What are you all about?

Appreciating nuance and acknowledging complexity…brainstorming great ideas and getting shit done…sharing my story with others…looking at the world through a sociological lens.

As a person who doesn't travel anymore and can't make it to a ton of events, social media has been an amazing means to connect with some very smart and cool folks. For example, while many may think twitter is a superficial platform, I recently engaged in two amazing chats this fall: #solidarityisfortheablebodied & #NotYourAsianSidekick. For a short while, ngọc loan trần, Suey Park and I tweeted a discussion on the politics of disabled Asian American women.

What makes you angry?

Too many things, but you asked for it!

- In Asian-American circles, being the only person talking about disability issues OR in disability circles, being one of the few disabled Asian-Americans talking race/diversity. 'Intersectionality' is a word that's overused, but talking about it and making it visible matters! And it shouldn't be on the people who live it to have to bring up these themes all the damn time.

- The silence on the part of Asian American communities, organizations and institutions about the shame, stigma and discrimination of disabled people. For instance, there are horrible stats on mental illness and Asian-Americans. I suspect one element in the disparities of Asian Americans accessing mental healthcare is the internalized pressure to conform to a non-Asian, non-disabled ideal.

- People who find inspiration from disabled people for doing the same things as non-disabled people.
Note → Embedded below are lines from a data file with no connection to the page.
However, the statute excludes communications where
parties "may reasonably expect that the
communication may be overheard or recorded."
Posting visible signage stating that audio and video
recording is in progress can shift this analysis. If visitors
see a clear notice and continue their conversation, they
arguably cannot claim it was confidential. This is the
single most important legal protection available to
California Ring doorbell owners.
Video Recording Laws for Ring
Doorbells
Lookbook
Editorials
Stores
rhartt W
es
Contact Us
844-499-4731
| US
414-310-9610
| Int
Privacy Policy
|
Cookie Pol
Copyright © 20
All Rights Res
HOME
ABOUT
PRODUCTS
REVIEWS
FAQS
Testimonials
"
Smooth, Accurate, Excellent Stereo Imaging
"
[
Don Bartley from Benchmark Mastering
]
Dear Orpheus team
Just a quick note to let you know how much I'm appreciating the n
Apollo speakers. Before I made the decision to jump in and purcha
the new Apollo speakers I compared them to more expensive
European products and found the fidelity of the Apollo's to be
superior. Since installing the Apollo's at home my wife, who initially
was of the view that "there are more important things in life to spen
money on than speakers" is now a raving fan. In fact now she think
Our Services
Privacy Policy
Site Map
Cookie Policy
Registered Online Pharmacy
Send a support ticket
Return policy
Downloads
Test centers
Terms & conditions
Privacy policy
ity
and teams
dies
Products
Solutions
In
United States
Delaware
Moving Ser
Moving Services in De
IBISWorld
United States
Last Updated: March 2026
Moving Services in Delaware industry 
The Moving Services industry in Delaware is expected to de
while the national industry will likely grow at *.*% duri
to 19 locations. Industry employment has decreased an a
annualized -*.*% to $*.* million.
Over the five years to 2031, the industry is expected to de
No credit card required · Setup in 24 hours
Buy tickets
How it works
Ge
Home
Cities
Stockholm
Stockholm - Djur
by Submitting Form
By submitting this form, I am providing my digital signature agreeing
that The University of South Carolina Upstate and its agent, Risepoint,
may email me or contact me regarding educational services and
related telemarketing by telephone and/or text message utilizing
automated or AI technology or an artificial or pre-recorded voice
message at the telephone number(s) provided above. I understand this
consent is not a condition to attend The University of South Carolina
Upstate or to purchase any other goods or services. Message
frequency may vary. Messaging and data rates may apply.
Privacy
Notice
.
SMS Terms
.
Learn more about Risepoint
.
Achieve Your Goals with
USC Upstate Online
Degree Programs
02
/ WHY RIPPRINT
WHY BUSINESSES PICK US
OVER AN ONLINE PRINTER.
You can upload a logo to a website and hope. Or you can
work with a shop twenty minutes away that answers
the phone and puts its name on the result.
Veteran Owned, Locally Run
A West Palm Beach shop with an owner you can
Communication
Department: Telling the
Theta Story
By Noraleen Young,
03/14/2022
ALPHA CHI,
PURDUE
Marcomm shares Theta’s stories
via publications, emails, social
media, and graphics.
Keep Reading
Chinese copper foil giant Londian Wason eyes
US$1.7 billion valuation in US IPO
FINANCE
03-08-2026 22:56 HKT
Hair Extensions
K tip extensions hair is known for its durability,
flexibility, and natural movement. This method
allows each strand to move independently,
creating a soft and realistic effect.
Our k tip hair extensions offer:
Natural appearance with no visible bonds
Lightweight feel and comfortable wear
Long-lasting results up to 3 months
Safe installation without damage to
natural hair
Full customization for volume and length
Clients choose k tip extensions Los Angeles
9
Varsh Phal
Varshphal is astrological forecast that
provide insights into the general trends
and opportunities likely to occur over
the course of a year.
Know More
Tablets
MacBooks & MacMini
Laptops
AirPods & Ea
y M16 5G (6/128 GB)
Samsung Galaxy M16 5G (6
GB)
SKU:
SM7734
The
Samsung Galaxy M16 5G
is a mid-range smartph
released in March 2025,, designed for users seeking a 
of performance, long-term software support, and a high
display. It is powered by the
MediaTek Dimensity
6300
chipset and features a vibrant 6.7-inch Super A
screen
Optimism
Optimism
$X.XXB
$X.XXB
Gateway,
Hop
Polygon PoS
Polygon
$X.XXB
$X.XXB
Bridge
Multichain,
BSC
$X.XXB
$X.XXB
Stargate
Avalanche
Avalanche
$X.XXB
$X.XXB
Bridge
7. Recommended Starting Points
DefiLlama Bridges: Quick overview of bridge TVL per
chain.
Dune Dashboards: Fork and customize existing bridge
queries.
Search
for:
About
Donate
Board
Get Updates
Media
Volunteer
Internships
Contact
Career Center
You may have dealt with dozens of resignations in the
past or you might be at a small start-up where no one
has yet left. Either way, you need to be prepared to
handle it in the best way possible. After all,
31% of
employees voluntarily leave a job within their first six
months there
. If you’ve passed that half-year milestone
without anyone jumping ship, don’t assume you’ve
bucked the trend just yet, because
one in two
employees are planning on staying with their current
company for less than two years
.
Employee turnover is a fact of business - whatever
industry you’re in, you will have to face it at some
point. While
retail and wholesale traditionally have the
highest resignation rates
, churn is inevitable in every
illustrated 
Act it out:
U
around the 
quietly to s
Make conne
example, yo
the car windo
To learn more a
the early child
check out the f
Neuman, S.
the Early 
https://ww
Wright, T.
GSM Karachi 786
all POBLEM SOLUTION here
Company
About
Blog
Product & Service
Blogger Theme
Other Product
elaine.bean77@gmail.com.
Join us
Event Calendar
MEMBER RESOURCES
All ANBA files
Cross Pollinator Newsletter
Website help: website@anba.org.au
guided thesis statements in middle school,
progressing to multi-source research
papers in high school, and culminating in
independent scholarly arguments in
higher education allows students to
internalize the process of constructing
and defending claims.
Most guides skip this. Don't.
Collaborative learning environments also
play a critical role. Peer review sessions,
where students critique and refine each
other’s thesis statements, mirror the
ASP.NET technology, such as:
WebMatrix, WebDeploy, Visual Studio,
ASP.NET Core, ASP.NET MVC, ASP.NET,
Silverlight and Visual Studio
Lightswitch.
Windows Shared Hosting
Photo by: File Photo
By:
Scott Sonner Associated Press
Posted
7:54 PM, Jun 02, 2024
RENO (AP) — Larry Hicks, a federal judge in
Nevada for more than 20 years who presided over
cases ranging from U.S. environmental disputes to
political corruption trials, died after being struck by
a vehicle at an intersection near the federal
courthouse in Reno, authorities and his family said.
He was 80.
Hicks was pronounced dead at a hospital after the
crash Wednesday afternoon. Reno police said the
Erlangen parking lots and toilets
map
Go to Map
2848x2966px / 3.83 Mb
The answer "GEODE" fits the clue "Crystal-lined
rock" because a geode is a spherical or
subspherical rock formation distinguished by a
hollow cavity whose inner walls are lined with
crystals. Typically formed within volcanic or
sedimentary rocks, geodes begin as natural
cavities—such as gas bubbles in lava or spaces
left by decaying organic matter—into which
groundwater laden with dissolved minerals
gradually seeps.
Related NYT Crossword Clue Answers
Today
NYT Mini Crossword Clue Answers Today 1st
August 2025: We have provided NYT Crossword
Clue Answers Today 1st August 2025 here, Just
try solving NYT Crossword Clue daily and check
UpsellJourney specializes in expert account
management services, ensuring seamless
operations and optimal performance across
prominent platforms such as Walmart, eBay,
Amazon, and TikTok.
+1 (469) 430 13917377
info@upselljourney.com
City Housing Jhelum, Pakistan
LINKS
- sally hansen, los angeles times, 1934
I cannot tell you the number of times people are shocked that I work for a living or that I direct my own care. I'm often infantilized because I can't get out of bed without assistance or do stuff like bathe, dress and eat by myself. Independence is not about doing something by yourself, it's about having autonomy. Independence is a state of mind.

- The devaluation of the lives of people with disabilities, the idea that their quality of life is less than their non-disabled counterparts, that they are a burden on society. The notion that having a disability is means a person is ‘broken,' ‘deficient,' ‘deviant,' or needs a cure. In my ideal world, embracing diversity means re-conceptualizing disability as part of the broad spectrum of human experience.